Before progressing further into this tutorial, ensure that you have access to a GCP project where you can create the Vertex AI resource and that you have enabled the required Application Programming Interfaces (APIs).

How Vertex AI works

Vertex AI involves supervised learning tasks to achieve a desired outcome. The specifics of the algorithm and training methods change based on the data type and use case. There are many different subcategories of machine learning, all of which solve different problems and work within different constraints. Vertex AI offers the ability to automatically train models on visual (image and video), textual, and structured data.

Vertex AI workflow

Vertex AI uses a standard machine learning workflow:

  1. Gather your data: Determine the data you need for training and testing your model based on the outcome you want to achieve.
  2. Prepare your data: Make sure your data is properly formatted and labelled.
  3. Creating dataset: Import the data for use by the ML model.
  4. Train: Set parameters and build your model.
  5. Evaluate: Review model metrics.
  6. Deploy and predict: Make your model available to use.

Before starting the workflow, you need to think about the problem that you want to solve. This will inform your data requirements.

Assessing use case

This step involves addressing what you want to achieve and your desired outcome. For this tutorial, we will be doing regression, which involves predicting a continuous value.

Gathering data

After establishing your use case, you can set about gathering your data — a process that can be carried out in a number of different ways. For this tutorial, we are using California Housing Prices dataset, which has been downloaded from Kaggle. Whilst gathering your data, it is important that you keep the following things in mind:

  1. Selecting relevant features: A feature is an input attribute used for model training. Features are how your model identifies patterns to make predictions, so they need to be relevant to your problem. For example, to build a model that predicts whether a credit card transaction is fraudulent or not, you’ll need to build a dataset that contains transaction details like the buyer, seller, amount, date and time, and items purchased. Other helpful features might include historic information about the buyer and seller, and how often the item purchased has been involved in fraud.
  2. Include enough data: In general, the more training examples you have, the better your outcome. The amount of example data required also scales with the complexity of the problem you’re trying to solve.

Preparing data

Preparing data is all about processing your data in order to be fed into the ML model. Some common processing steps include filling in missing values, data normalisation, data standardisation, and so forth. For this tutorial, the data is already prepared in order to be fed into the ML model.

Creating a dataset

Importing a dataset can be done through the Google Cloud Platform (GCP) console.

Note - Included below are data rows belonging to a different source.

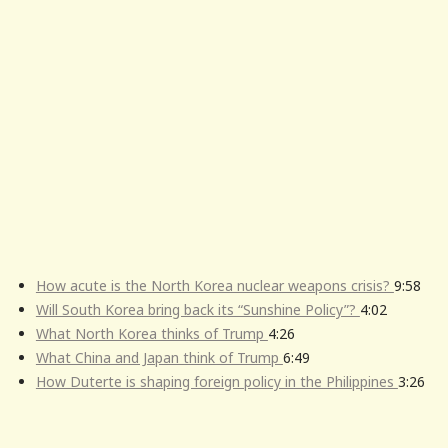
How acute is the North Korea nuclear weapons crisis?
9:58
Will South Korea bring back its “Sunshine Policy”?
4:02
What North Korea thinks of Trump
4:26
What China and Japan think of Trump
6:49
How Duterte is shaping foreign policy in the Philippines
3:26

First, navigate to the Vertex AI section in the console.

Search for the Vertex AI Section in the Search Bar

Then, click on “CREATE DATA SET” to start creating a new data set.

Vertex AI Section

Here, create a name for your dataset and select the data type and objective. You will also need to select the region for your dataset.

For this tutorial, we will set the name as House_Pricing, select Tabular as the data type, Regression/classification as the objective, and europe-west2 (London) as the region.

Next, click on “CREATE”.

Create Data Set Page

This will take you to the data source page where you need to specify the source of the data. Here, you can specify your source to be either a Comma Separated View (CSV) file or a bigQuery table. For this tutorial, we will be using the “housing.csv” file as the data source, which we got from California Housing Prices dataset. You will also need to specify a GCP Cloud Storage Bucket where your CSV file will be uploaded. Once you have followed these steps, click on “CONTINUE” to create the dataset.

Data Source Page

Now your dataset has been created and populated with the data from the source that you specified previously. You also have the option to go to “Analyse” and click on “Generate Statistics” to analyse your data.

Analyse Data

Training ML model

Now that we have created our dataset, it is time to train the ML model.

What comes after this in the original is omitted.